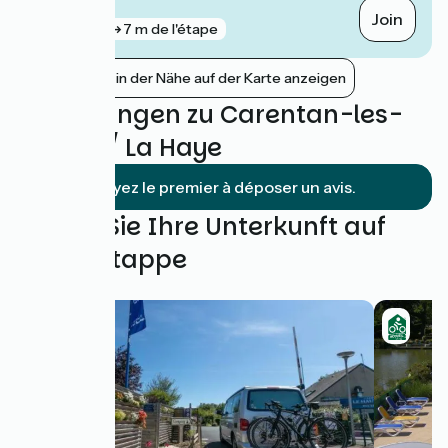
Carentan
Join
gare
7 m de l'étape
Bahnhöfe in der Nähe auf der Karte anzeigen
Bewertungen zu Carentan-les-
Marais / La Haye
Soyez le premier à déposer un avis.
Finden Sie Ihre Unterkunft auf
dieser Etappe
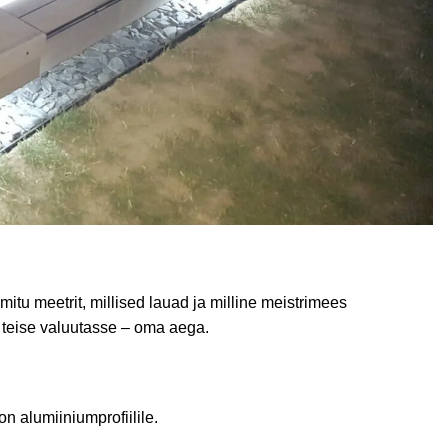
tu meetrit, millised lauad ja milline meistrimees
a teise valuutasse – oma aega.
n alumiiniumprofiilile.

-- -- --

Give every entry again verbatim, with no pictures.

Carentan
Join
gare
7 m de l'étape
Bahnhöfe in der Nähe auf der Karte anzeigen
Bewertungen zu Carentan-les-
Marais / La Haye
Soyez le premier à déposer un avis.
Finden Sie Ihre Unterkunft auf
dieser Etappe
tu meetrit, millised lauad ja milline meistrimees
a teise valuutasse – oma aega.
n alumiiniumprofiilile.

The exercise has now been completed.